FRANKFURT - The global pendulum has swung toward higher interest rates, but its movement is less than smooth, and it looks as if cheap money will remain readily available for much of this year.
Major central banks, anxious to prevent an inflationary spurt, are drawing the curtain upon an extraordinary era of cheap money.
The United States Federal Reserve is on a steady credit tightening path.
But in the euro zone - the world's second largest economic bloc, where official money costs only 2 per cent - the European Central Bank looked unlikely to start closing the taps before this northern summer, analysts said.
As for the Bank of Japan, it has yet to lay out any strategy for exiting its policy of zero interest rates.
"The case is there for a global rate tightening cycle," said Christel Aranda-Hassel, European economist for Credit Suisse First Boston in London. "But everyone is slightly differentiated in pace.

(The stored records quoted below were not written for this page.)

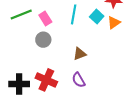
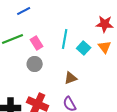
cyan square: (97, 16) -> (84, 48), moved
orange triangle: (114, 23) -> (105, 47), turned -32

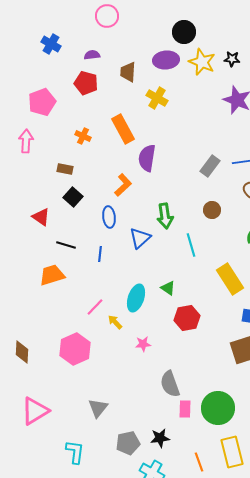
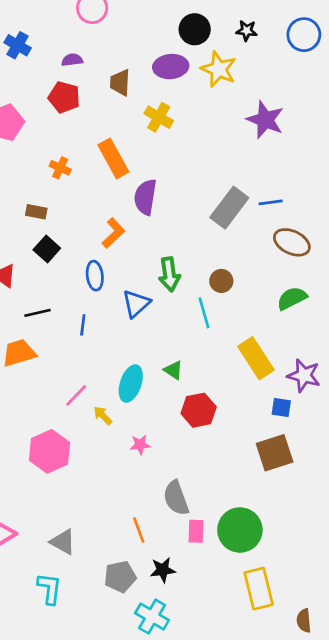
black star: (232, 59) -> (247, 31), moved
gray rectangle: (210, 166) -> (229, 208), size x1.4
brown circle: (212, 210) -> (221, 281), moved
black line: (66, 245) -> (38, 313), turned -30
gray triangle: (98, 408) -> (63, 542), moved, turned -40
orange line: (199, 462) -> (139, 530), moved

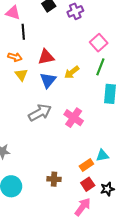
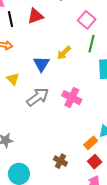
red triangle: (46, 57) -> (35, 16), moved
yellow triangle: (21, 75) -> (13, 79), moved
brown cross: (54, 179) -> (60, 161), turned 32

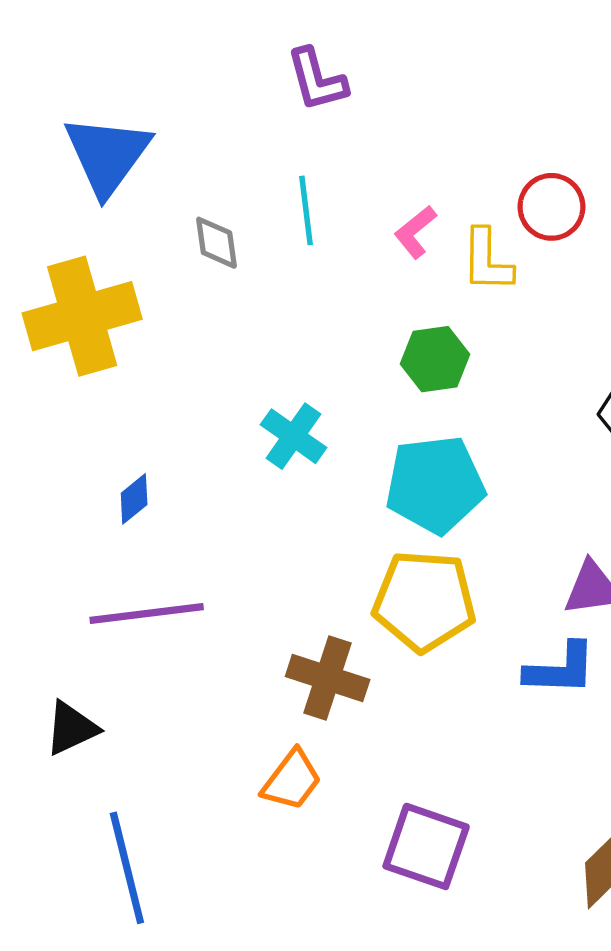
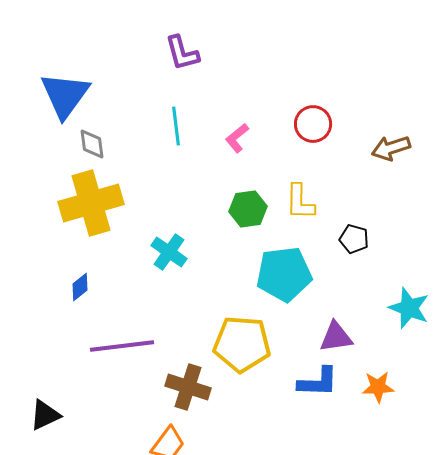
gray diamond: (216, 243) -> (92, 144), moved
yellow L-shape: (487, 261) -> (300, 202), moved
yellow cross: (82, 316) -> (91, 203), moved
cyan pentagon: (435, 485) -> (284, 274), moved
purple line: (147, 614) -> (122, 346), moved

It is a matter of degree rather than direction."
The timing and speed of rate tightening by other major central banks is far from clear.
The Bank of England is taking a breather after a bout of rate tightening last year, and 22 out of 47 economists surveyed by Reuters this week said the British rate tightening had already peaked at 4.75 per cent.
The Bank of Canada has also paused after two rate hikes in September and October, as has the Swiss National Bank.
So even though the global economy posted its best performance in three decades last year, growing at roughly 5 per cent, rate tightening looks set to remain modest.
In a Reuters survey conducted in January, analysts predicted official rates in the Group of Seven top industrial nations would reach an average level of 2.9 per cent by the end of this year.
That would be only a slightly faster pace than the 0.4 percentage points of tightening delivered last for the G7 on average.